Zim power crisis about to get worse as Kariba shuts down

Zimbabwe’s power crisis is about to get a lot worse; Kariba, which produces over 70% of the country’s power, has to shut down because it has run out of water to generate electricity.

The Zambezi River Authority (ZRA) which runs the dam, has written to the Zimbabwe Power Company to say Kariba South has to close until at least January. 

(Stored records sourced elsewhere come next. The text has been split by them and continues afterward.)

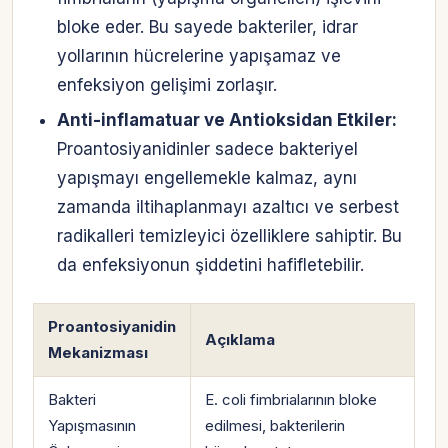
bloke eder. Bu sayede bakteriler, idrar
yollarının hücrelerine yapışamaz ve
enfeksiyon gelişimi zorlaşır.
Anti-inflamatuar ve Antioksidan Etkiler:
Proantosiyanidinler sadece bakteriyel
yapışmayı engellemekle kalmaz, aynı
zamanda iltihaplanmayı azaltıcı ve serbest
radikalleri temizleyici özelliklere sahiptir. Bu
da enfeksiyonun şiddetini hafifletebilir.
Proantosiyanidin
Açıklama
Mekanizması
Bakteri
E. coli fimbrialarının bloke
Yapışmasının
edilmesi, bakterilerin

“With the current performance of the 2022/2023 rainfall season in the Kariba Lower Catchment where the river flows are yet to improve and the associated inflows from the Upper Kariba Catchment which will only influence any potential increase in the Lake Level at Kariba during the later part of the first quarter of 2023, it is highly unlikely that there will be any reasonable inflow augmentation in the remaining period of the year 2022, giving little or no chance of improvement in the reservoir storage levels during the remaining period of the year 2022 and going into the first quarter of the year 2023,” ZRA CEO Munyaradzi Munodawafa wrote on Friday. 

ZRA has been “feft with no choice but to firmly guide that ZPC/KHPC immediately ensures that generation activities at the South Bank Power Station are wholly suspended henceforth, until January 2023”, when a fresh assessment can be done, he said. 

Zimbabweans are already facing long hours without power, as Hwange’s old power plant keeps breaking down at a time that Kariba has been generating less due to record low water levels. 

The new Hwange power units 7 & 8, which will add a combined 600MW, are only expected to come on to the grid in 2023.